One of the best ways to experience the unspoilt Perthshire countryside is to explore the extensive way-marked path network. There are many miles of easy-to-follow paths, which radiate out from the towns and villages. These pass through local woods, over small hills, and by beautiful riversides. The newest path network is in Blairgowrie, in East Perthshire, where there are five routes across varied terrain and countryside to enjoy, including one through a stunning bluebell wood on the southern outskirts of Blairgowrie.

Angus & Dundee

Angus & Dundee also has a huge range of walking opportunities. The area extends from the North Sea, through the rich lowland valleys, or straths, and all the way to the high windswept plateaus at the southern edge of the Cairngorms National Park. Locals have long explored the quiet Angus Glens, which offer a quintessential Highland experience – one that every walker should sample.

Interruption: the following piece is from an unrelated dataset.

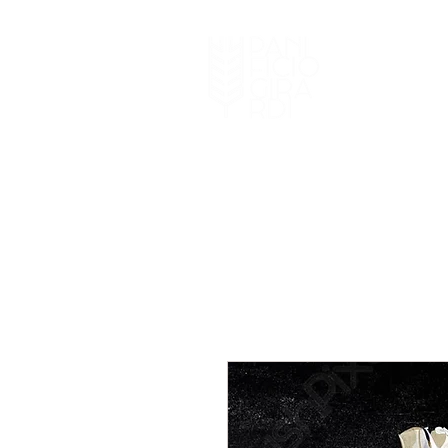
HOME
I NOSTRI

The Angus Glens Walking Festival offers an ideal introduction to this seductive area to newcomers and old timers alike. The walking festival is based in the market town of Kirriemuir, which was the birthplace of J.M. Barrie — author of the world-famous Peter Pan. Now in its sixth year, the four-day event, which runs from 29 May to 1 June, attracts some 400 walkers. You can be assured of great fun, banter and views along the way. Experienced leaders will guide you through this appealing, yet relatively unknown part of Scotland. In addition to introducing you to the long, finger-like, five Angus glens, the guides will delve into their considerable knowledge of history, wildlife and culture. If you’re lucky you may see the golden eagle, that talismanic bird that lives in the high crags by the wild corries. And there’s a good chance you’ll see other upland inhabitants like red grouse, red deer and the bounding mountain hare.

Kingdom of Fife

Walking magic also abounds, to the south of Dundee, in the Kingdom of Fife. This ancient administrative area, which consists of twenty five Royal Burghs, is compact yet varied. Here you can enjoy many low-level walks and potter around countless charming villages. There are also plenty of opportunities for coastal walking as Fife is bounded by the Firths (estuaries) of the Forth and Tay, to the south and north respectively, and juts east into the North Sea. The wonderful and very popular way-marked Fife Coastal Path passes through some stunning locations and can be enjoyed at any time of the year. It stretches 150kms from North Queensferry (by the iconic Forth Bridge) to the Tay Bridge. Whether you fancy walking the whole length or just day sections you’ll find historic castles, old smuggling caves, quaint fishing villages and fabulous beaches.

Inland lie many forest routes. There are several forests, both coniferous and deciduous, dotted around Fife where you can follow way-marked walks, which are perfect for the family and for wildlife watching. Look up to catch a glimpse of the sprite-like red squirrel in pine forests. And at Tentsmuir Forest, by Leuchars you’ll have a good chance of seeing large numbers of seals as well as hearing their eerie calls. Near Kelty, Blairadam Forest, which was previously owned by the 18th century Scottish architect Sir William Adam, is famed for its autumn colours.

In west Fife, Devilla Forest, will appeal to those with an interest in archaeology as the forest has a long history of occupation and use. Prehistoric coffins, stone circles and Roman urns have all been found throughout the forest. Pick up a leaflet on Fife’s forest walks from any local Tourist Centre.